• [What is required] All lines from the one with "Nov 13, Advantages: For" through the last are to be given again exactly as they stand in the data below, and only those.

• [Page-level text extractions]
*** Begin section ***

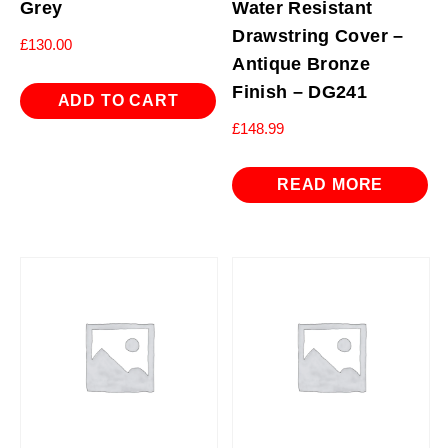
Grey
Water Resistant
Drawstring Cover –
£
130.00
Antique Bronze
Finish – DG241
ADD TO CART
£
148.99
READ MORE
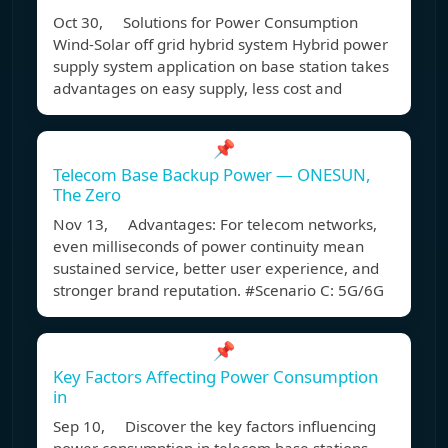
Oct 30, Solutions for Power Consumption
Wind-Solar off grid hybrid system Hybrid power
supply system application on base station takes
advantages on easy supply, less cost and
📌
Telecom Base Backup Power — ONESUN,
The Zero
Nov 13, Advantages: For telecom networks,
even milliseconds of power continuity mean
sustained service, better user experience, and
stronger brand reputation. #Scenario C: 5G/6G
📌
Key Factors Affecting Power Consumption
in
Sep 10, Discover the key factors influencing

*** End section ***

• [Solved exercise]
Nov 13, Advantages: For telecom networks,
even milliseconds of power continuity mean
sustained service, better user experience, and
stronger brand reputation. #Scenario C: 5G/6G
📌
Key Factors Affecting Power Consumption
in
Sep 10, Discover the key factors influencing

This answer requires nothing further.